'ANN 구현' 태그의 글 목록

ANN 구현

TensorFlow 2.0과 ANN을 이용한 MNIST 숫자분류기 구현 2021.10.15

TensorFlow 2.0과 ANN을 이용한 MNIST 숫자분류기 구현

RIMIIT 2021. 10. 15. 23:11

2021. 10. 15. 23:11

2021.10.15 - [Study/Deep Learning] - TensorFlow 2.0과 Softmax Regression을 이용한 MNIST 숫자분류기 구현

TensorFlow 2.0과 Softmax Regression을 이용한 MNIST 숫자분류기 구현

<가설 정의> 1. MNIST 데이터를 불러와 학습하기 적합한 형태로 변형 # -*- coding: utf-8 -*- import tensorflow as tf # MNIST 데이터를 다운로드 (x_train, y_train), (x_test, y_test) = tf.keras.datasets.mn..

these-dayss.tistory.com

이전 글을 참고하면 이해가 잘 갈 것이다.

# -*- coding: utf-8 -*-
# 텐서플로우를 이용한 ANN(Artificial Neural Networks) 구현 - Keras API를 이용한 구현

import tensorflow as tf

# MNIST 데이터를 다운로드 
(x_train, y_train), (x_test, y_test) = tf.keras.datasets.mnist.load_data()
# 이미지들을 float32 데이터 타입으로 변경
x_train, x_test = x_train.astype('float32'), x_test.astype('float32')
# 28*28 형태의 이미지를 784차원으로 flattening 함
x_train, x_test = x_train.reshape([-1, 784]), x_test.reshape([-1, 784])
# [0, 255] 사이의 값을 [0, 1]사이의 값으로 Normalize 함
x_train, x_test = x_train / 255., x_test / 255.
# 레이블 데이터에 one-hot encoding을 적용
y_train, y_test = tf.one_hot(y_train, depth=10), tf.one_hot(y_test, depth=10)

# 학습을 위한 설정값들을 정의
learning_rate = 0.001
num_epochs = 30     # 학습횟수
batch_size = 256    # 배치개수
display_step = 1    # 손실함수 출력 주기
input_size = 784    # 28 * 28
hidden1_size = 256
hidden2_size = 256
output_size = 10

# tf.data API를 이용해서 데이터를 섞고 batch 형태로 가져옴
train_data = tf.data.Dataset.from_tensor_slices((x_train, y_train))
train_data = train_data.shuffle(60000).batch(batch_size) # 한번 epoch가 끝날 때마다 셔플(섞어줌)

# 초기 W값과 b 값을 초기화
def random_normal_intializer_with_stddev_1():
  return tf.keras.initializers.RandomNormal(mean=0.0, stddev=1.0, seed=None)
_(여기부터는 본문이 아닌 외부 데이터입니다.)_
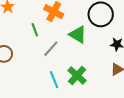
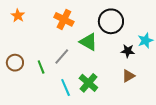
green line: (35, 30) -> (41, 67), moved

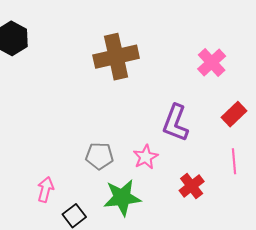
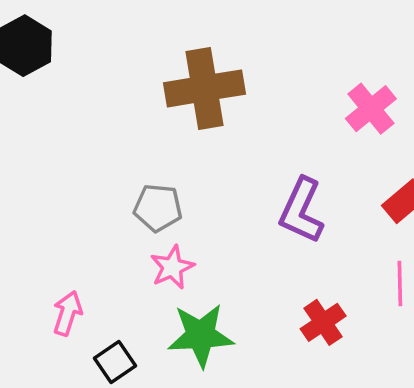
gray pentagon: (99, 156) -> (158, 208), moved
pink star: (146, 157) -> (172, 267), moved

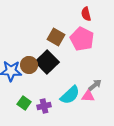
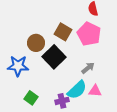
brown circle: (29, 65) -> (36, 43), moved
gray arrow: (95, 85) -> (88, 68), moved
purple cross: (44, 106) -> (62, 101), moved

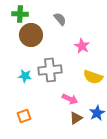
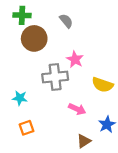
pink star: (82, 46) -> (75, 59), moved
cyan star: (25, 76) -> (20, 98), moved
brown triangle: (76, 118) -> (84, 141), moved

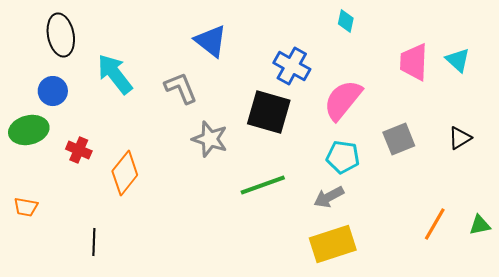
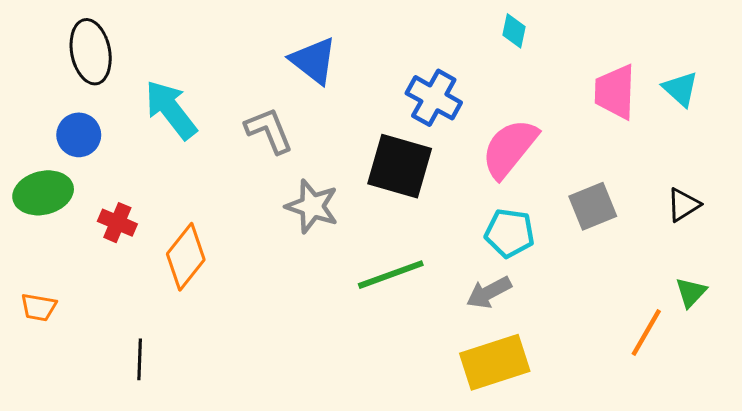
green triangle: (480, 225) -> (691, 292), moved, turned -35

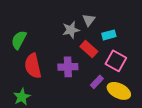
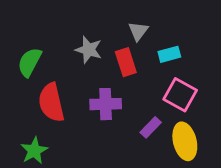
gray star: (71, 30) -> (89, 50), moved, turned 30
red rectangle: (89, 49) -> (126, 62), moved, turned 30
yellow ellipse: (119, 91) -> (185, 141), turned 50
# tf.keras.Model을 이용해서 ANN 모델을 정의
class ANN(tf.keras.Model):
  def __init__(self):
    super(ANN, self).__init__()
    self.hidden_layer_1 = tf.keras.layers.Dense(hidden1_size,
                                                activation='relu',
                                                kernel_initializer=random_normal_intializer_with_stddev_1(),
                                                bias_initializer=random_normal_intializer_with_stddev_1())
    self.hidden_layer_2 = tf.keras.layers.Dense(hidden2_size,
                                                activation='relu',
                                                kernel_initializer=random_normal_intializer_with_stddev_1(),
                                                bias_initializer=random_normal_intializer_with_stddev_1())
    self.output_layer = tf.keras.layers.Dense(output_size,
                                              activation=None,
                                              kernel_initializer=random_normal_intializer_with_stddev_1(),
                                              bias_initializer=random_normal_intializer_with_stddev_1())

  def call(self, x):
    H1_output = self.hidden_layer_1(x)
    H2_output = self.hidden_layer_2(H1_output)
    logits = self.output_layer(H2_output)

    return logits

# cross-entropy 손실 함수를 정의
@tf.function
def cross_entropy_loss(logits, y):
  return tf.reduce_mean(tf.nn.softmax_cross_entropy_with_logits(logits=logits, labels=y))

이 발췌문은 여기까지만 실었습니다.